### Dataset

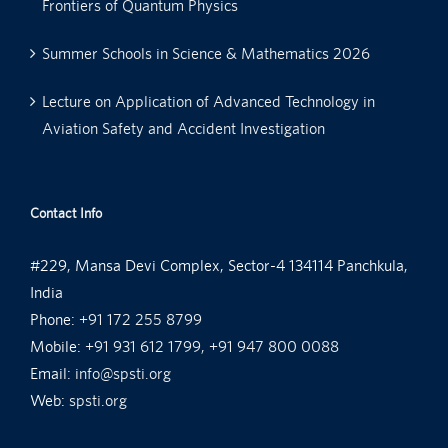
Frontiers of Quantum Physics
Summer Schools in Science & Mathematics 2026
Lecture on Application of Advanced Technology in
Aviation Safety and Accident Investigation
Contact Info
#229, Mansa Devi Complex, Sector-4 134114 Panchkula,
India
Phone:
+91 172 255 8799
Mobile:
+91 931 612 1799, +91 947 800 0088
Email:
info@spsti.org
Web:
spsti.org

######

What is being asked: Each line of the listing must be restated word for word, and the pictures left out.

Answer for the task:
Frontiers of Quantum Physics
Summer Schools in Science & Mathematics 2026
Lecture on Application of Advanced Technology in
Aviation Safety and Accident Investigation
Contact Info
#229, Mansa Devi Complex, Sector-4 134114 Panchkula,
India
Phone:
+91 172 255 8799
Mobile:
+91 931 612 1799, +91 947 800 0088
Email:
info@spsti.org
Web:
spsti.org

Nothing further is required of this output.